Work required:
If a line includes "Flats", copy it out of the entries.

(Collected data)
▶

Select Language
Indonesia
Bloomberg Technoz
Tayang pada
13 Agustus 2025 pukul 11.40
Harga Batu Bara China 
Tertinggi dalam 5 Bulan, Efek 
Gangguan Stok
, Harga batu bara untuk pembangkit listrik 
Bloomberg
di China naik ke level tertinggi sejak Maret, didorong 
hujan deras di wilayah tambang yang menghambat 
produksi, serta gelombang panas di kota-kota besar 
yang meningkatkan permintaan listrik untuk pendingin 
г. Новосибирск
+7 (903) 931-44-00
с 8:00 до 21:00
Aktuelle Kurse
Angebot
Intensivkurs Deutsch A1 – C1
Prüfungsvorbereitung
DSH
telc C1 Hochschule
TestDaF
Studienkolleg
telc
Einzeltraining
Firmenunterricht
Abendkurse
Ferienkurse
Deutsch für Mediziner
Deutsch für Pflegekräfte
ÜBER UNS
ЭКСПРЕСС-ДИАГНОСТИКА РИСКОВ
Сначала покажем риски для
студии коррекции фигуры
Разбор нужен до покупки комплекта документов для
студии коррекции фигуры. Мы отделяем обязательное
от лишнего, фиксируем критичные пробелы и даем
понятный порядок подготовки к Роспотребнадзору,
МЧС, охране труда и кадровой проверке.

◀
▶

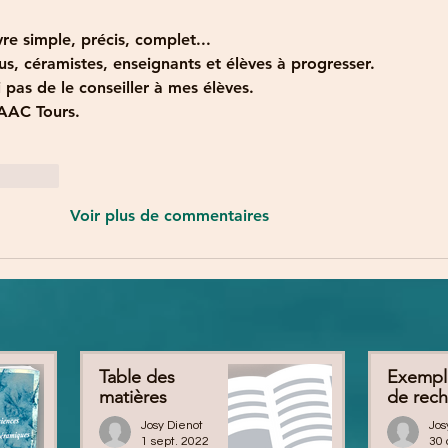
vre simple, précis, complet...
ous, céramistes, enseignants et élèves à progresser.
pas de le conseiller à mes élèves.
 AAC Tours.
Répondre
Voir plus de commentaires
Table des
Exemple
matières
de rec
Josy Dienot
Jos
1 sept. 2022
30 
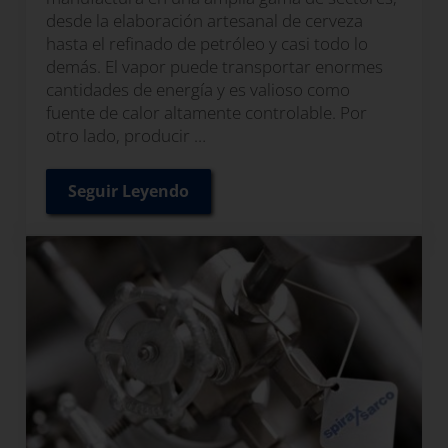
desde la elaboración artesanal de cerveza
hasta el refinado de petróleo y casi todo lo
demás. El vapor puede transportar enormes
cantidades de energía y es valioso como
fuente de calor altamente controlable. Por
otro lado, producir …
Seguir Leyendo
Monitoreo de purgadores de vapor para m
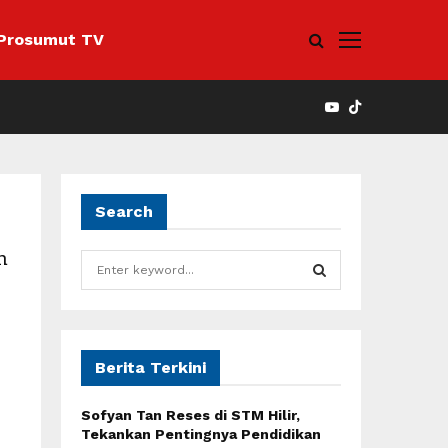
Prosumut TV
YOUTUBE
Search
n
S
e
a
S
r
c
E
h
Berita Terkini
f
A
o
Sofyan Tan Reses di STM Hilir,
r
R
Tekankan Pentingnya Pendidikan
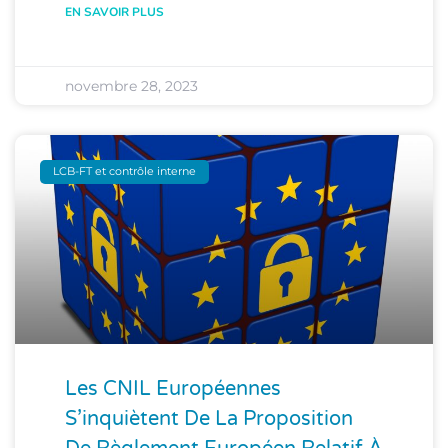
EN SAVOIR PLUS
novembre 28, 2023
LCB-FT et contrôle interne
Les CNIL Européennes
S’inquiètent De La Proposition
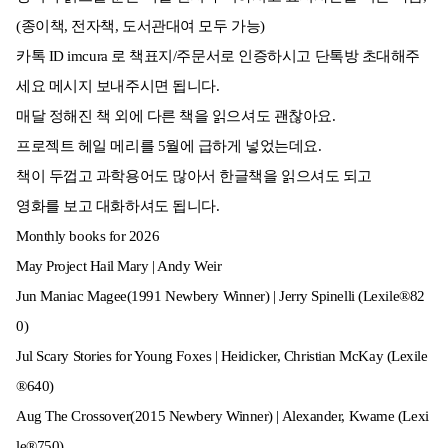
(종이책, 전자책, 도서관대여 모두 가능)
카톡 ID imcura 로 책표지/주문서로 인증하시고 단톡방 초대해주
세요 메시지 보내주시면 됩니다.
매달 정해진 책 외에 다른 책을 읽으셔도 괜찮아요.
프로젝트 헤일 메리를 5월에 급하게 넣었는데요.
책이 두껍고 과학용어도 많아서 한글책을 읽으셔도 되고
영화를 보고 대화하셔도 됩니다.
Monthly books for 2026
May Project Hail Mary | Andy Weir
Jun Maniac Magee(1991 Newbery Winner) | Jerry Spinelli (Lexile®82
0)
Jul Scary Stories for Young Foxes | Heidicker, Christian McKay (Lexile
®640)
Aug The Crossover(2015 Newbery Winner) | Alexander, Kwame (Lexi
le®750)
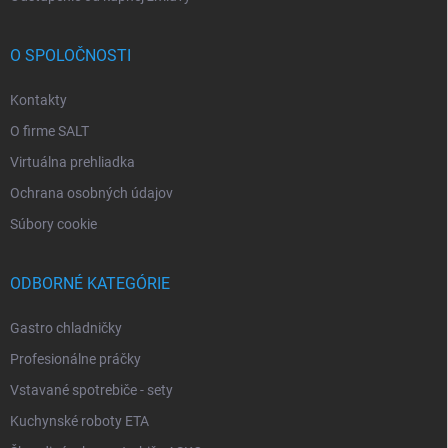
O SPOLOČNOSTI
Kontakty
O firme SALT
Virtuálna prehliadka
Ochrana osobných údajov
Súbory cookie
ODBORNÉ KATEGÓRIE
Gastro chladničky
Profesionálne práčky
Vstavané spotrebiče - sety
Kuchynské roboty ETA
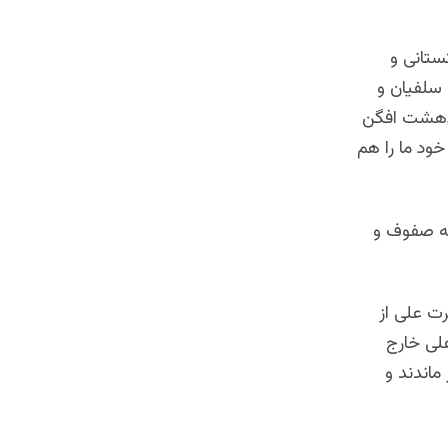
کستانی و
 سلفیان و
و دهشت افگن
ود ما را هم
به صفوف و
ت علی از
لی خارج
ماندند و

◀
▶

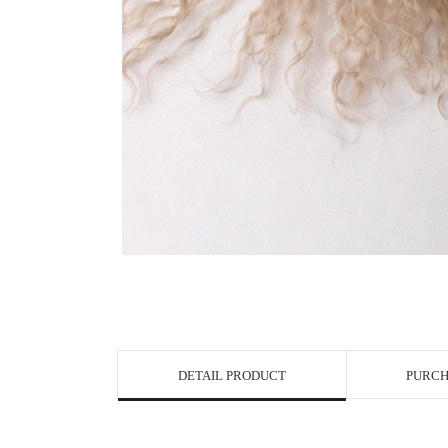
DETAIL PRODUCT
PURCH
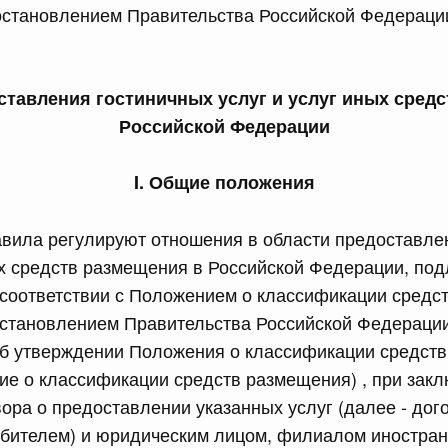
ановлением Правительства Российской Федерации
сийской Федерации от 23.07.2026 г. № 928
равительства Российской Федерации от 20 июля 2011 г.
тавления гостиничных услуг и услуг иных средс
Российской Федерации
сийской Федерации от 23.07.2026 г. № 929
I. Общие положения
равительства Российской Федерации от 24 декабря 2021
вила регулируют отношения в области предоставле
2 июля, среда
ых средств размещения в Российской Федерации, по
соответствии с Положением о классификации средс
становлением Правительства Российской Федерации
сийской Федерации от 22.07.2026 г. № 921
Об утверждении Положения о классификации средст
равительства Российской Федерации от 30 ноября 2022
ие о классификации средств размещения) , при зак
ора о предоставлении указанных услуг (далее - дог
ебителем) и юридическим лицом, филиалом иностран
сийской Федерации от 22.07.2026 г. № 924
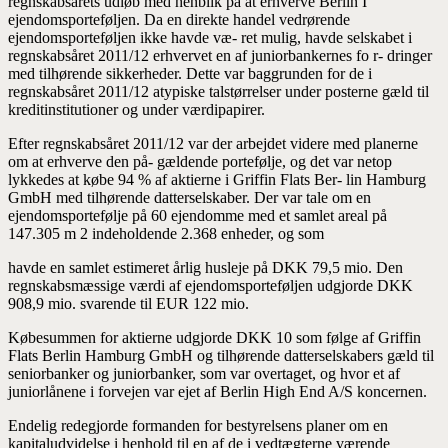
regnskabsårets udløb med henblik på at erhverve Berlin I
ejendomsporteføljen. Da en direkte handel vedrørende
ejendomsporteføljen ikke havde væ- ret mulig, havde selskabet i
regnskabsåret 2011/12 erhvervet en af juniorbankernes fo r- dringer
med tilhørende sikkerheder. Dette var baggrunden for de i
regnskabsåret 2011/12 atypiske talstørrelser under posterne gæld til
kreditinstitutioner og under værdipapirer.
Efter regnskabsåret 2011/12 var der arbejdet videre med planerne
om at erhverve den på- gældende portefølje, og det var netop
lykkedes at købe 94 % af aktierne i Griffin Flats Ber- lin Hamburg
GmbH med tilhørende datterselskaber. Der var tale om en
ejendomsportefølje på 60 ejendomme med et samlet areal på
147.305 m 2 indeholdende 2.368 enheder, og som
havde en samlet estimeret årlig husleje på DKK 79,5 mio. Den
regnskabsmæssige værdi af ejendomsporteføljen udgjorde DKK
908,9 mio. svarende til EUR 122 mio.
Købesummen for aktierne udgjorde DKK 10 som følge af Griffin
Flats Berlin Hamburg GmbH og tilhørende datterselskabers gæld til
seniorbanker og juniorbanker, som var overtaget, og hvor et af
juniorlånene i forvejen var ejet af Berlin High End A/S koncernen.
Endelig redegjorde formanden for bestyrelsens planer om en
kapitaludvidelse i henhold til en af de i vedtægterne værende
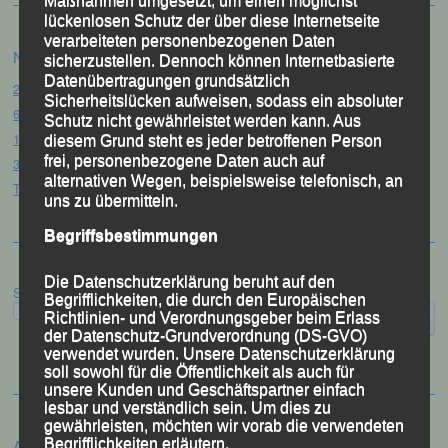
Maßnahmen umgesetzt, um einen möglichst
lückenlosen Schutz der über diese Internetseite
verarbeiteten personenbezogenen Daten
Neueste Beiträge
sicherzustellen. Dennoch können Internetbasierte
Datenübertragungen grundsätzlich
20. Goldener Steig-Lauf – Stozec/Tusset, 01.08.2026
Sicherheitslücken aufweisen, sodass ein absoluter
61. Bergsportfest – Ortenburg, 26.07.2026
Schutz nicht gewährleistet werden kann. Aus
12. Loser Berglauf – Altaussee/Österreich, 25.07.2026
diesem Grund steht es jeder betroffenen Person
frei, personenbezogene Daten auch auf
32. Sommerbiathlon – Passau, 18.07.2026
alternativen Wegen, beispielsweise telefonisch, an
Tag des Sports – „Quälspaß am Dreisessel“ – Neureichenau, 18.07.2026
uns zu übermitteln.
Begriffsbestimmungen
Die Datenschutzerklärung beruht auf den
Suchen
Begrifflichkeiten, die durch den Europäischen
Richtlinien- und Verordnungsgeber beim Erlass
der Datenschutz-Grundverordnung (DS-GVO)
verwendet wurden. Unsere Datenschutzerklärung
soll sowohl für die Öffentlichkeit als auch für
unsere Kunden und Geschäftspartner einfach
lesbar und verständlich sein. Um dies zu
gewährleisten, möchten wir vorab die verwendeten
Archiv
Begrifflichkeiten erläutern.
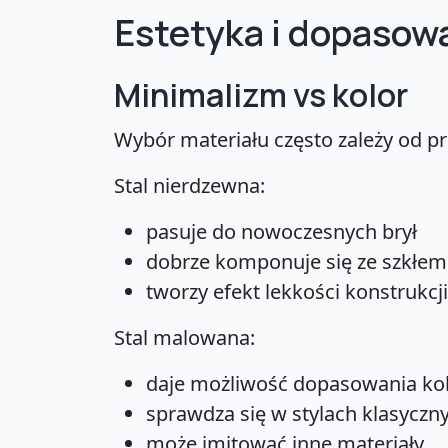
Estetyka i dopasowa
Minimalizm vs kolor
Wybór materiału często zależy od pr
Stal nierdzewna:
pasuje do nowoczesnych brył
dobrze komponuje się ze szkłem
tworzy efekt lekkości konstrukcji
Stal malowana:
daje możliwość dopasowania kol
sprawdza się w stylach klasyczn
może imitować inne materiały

◀

Result for this task:
lykkedes at købe 94 % af aktierne i Griffin Flats Ber- lin Hamburg
Flats Berlin Hamburg GmbH og tilhørende datterselskabers gæld til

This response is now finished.